Forensic accountant Mary Hull, admitted without objection as an expert in forensic accounting, presented a comprehensive financial picture. For Rivera she documented a chronic overdraft pattern that ceased for approximately four months after the murder then resumed, consistent with a one-time outside cash source. For Magbanua she showed $17,300 deposited in the six weeks following the murder and $46,820 for the full murder year — roughly three times the prior year, with cash comprising 64% of her total income. The Adelson Institute produced only a QuickBooks printout in response to a subpoena, with no W-2, timesheet, or employment application; three final checks to Magbanua did not appear on it at all, and payments stopped after Garcia's arrest. Harvey Adelson's Lexus was transferred to Magbanua for a stated $1,700 with no traceable payment. iCloud messages showed Donna Adelson directing movement of $25,000 in cash between personal piles in a family safe. On cross, Rashbaum elicited Hull's concession that the "murder" label on her charts was not a scientific designation and could equally read "extortion," and that a $3,000-per-month regular payment arrangement would not surprise her. On redirect, Dugan established that Magbanua's cash deposits were irregular across multiple accounts in small amounts — not a clean monthly sum — and that the iCloud messages showed Magbanua requesting cash from Charlie in a friendly rather than threatening tone.

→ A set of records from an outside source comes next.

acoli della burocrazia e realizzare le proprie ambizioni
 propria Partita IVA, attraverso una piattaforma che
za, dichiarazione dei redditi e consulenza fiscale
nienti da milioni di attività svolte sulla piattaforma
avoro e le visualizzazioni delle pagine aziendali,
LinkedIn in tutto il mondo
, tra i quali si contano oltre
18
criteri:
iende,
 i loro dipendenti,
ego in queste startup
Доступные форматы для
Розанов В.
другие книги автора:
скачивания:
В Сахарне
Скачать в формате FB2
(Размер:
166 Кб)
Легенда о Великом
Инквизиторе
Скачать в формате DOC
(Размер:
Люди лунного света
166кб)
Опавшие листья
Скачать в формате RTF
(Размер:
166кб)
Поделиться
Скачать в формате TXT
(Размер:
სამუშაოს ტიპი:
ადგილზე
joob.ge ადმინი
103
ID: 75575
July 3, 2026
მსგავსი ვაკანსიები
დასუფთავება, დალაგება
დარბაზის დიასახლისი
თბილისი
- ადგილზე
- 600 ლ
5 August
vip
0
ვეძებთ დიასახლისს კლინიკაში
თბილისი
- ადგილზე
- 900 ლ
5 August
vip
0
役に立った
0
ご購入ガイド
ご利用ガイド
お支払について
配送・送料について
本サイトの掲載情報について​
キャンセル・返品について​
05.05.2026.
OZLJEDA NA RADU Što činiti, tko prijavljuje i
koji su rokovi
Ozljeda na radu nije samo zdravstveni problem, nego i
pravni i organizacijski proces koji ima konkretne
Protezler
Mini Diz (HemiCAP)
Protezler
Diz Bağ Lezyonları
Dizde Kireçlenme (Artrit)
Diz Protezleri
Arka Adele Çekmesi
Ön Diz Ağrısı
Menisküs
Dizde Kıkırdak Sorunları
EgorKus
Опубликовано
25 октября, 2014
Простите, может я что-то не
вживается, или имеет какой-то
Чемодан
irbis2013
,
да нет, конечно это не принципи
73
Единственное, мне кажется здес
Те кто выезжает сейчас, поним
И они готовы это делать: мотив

Sergeant Corey Hale testified briefly to rebut a defense timeliness challenge to prior witness Jeffrey Lacasse, confirming that Lacasse reported the "celebration dinner" remark on August 12, 2014 — about a week after receiving the information — not in March 2015. He also confirmed Lacasse had been fully cleared as a suspect. On cross, Rashbaum built a portrait of Lacasse as an obsessive ex-boyfriend, established the "celebration dinner" claim as double-hearsay, and secured Hale's concession that a "too scared" explanation for delayed disclosure would have been inaccurate.

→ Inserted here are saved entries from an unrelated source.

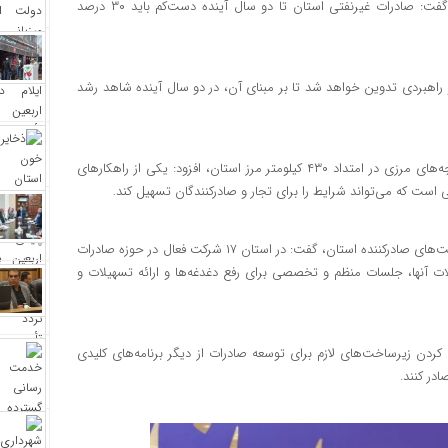
مهران از اولویت‌های اصلی استان برای تحقق رشد اقتصادی است، گفت: صادرات غیرنفتی استان تا دو سال آینده دست‌کم باید ۳۰ درصد
 راهبردی تدوین خواهد شد تا بر مبنای آن، در دو سال آینده شاهد رشد
استاندار ایلام با اشاره به ظرفیت بالای مرز مهران و لزوم توسعه بازارچه‌های مرزی در امتداد ۴۳۰ کیلومتر مرز استان، افزود: یکی از راهکارهای
 است که می‌تواند شرایط را برای تجار و صادرکنندگان تسهیل کند.
کرمی با تأکید بر ضرورت هم‌افزایی و هماهنگی میان دستگاه‌ها و شرکت‌های صادرکننده استان، گفت: در استان ۱۷ شرکت فعال در حوزه صادرات
ت آنها، جلسات منظم و تخصصی برای رفع دغدغه‌ها و ارائه تسهیلات و
 کردن زیرساخت‌های لازم برای توسعه صادرات از دیگر برنامه‌های کلیدی
در کنند.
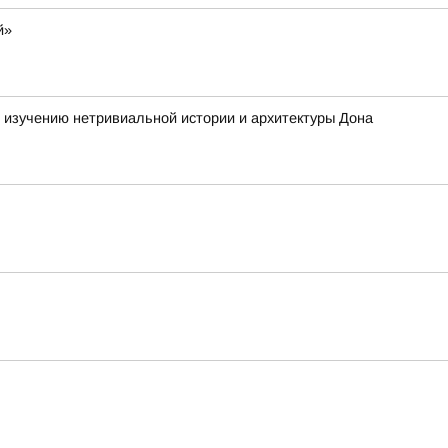
й»
е изучению нетривиальной истории и архитектуры Дона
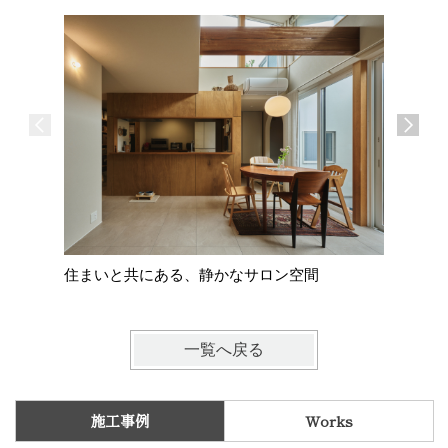
住まいと共にある、静かなサロン空間
糸島の家
一覧へ戻る
施工事例
Works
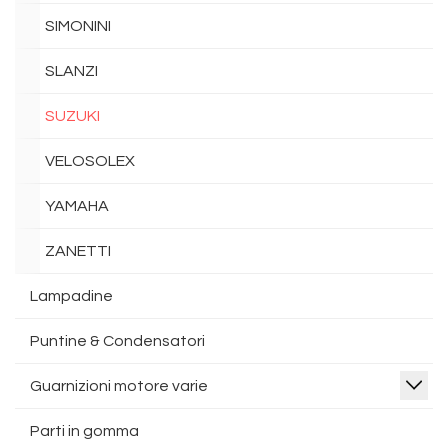
SIMONINI
SLANZI
SUZUKI
VELOSOLEX
YAMAHA
ZANETTI
Lampadine
Puntine & Condensatori
Guarnizioni motore varie
Parti in gomma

The day closed with the beginning of cell-site analyst Sgt. Christopher Corbitt's direct examination, which continued into Day 4. Corbitt described how a tower dump at Premier Gym, cross-referenced against Adelson family contacts, identified Garcia through a single 37-second call to Harvey Adelson. He traced Magbanua's cell sites to the car-rental location on June 2, 2014 — the first surveillance trip vehicle pickup — followed by a 25-minute call to Charlie, which Charlie relayed in an immediate 25-minute call to his parents' landline. Corbitt established that Charlie made only 28 calls to the Adelson residence landline over nearly two years, and four of those clustered on the two car-rental nights. He read an iCloud message in which Donna Adelson asked Charlie to "erase this text after you read it." Garcia's phone went dark after the murder at 9:58 a.m. and reappeared north of Gainesville at 12:30 p.m., with Garcia's first call upon powering back on going to Magbanua. Post-murder iCloud messages showed Charlie and Magbanua discussing ordinary topics with no reference to blackmail or extortion.